(Saved entries)
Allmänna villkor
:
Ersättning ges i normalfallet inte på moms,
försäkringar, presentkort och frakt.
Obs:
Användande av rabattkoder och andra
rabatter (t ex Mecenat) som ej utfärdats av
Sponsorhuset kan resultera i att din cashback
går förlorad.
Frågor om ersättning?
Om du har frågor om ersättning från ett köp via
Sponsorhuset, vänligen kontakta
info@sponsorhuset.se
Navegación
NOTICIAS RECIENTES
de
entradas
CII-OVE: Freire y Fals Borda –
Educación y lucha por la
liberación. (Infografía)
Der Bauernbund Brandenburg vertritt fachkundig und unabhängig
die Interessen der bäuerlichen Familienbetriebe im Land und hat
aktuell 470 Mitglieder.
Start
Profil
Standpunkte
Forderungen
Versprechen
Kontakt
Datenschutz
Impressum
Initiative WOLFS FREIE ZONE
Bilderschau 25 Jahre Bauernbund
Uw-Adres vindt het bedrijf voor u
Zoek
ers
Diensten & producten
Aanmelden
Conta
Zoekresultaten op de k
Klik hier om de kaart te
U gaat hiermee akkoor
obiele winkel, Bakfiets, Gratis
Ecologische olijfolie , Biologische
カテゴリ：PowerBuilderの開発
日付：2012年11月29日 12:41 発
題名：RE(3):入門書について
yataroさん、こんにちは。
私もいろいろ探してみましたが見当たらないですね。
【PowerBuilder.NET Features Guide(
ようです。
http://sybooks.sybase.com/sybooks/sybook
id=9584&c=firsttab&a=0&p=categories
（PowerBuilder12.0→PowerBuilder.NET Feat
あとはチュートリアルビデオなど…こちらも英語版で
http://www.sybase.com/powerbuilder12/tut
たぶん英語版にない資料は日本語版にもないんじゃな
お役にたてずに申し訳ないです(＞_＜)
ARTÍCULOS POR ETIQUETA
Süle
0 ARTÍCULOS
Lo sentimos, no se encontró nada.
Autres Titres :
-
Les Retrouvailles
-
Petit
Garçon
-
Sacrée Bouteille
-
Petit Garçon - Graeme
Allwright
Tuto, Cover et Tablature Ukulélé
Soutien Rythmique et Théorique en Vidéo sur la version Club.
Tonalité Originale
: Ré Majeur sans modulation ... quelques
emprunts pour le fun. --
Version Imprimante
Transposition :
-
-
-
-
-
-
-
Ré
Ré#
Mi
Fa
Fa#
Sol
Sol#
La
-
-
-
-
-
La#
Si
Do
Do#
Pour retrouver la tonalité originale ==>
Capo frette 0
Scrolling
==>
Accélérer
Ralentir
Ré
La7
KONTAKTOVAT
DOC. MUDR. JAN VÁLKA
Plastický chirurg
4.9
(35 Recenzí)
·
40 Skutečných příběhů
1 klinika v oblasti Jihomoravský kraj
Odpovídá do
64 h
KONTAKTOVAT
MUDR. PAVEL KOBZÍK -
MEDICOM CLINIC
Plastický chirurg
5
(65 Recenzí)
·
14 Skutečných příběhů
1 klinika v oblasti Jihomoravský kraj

■ **Task**
Return all lines in the entries above that carry the word "Skutečných".

■ **Result**
40 Skutečných příběhů
14 Skutečných příběhů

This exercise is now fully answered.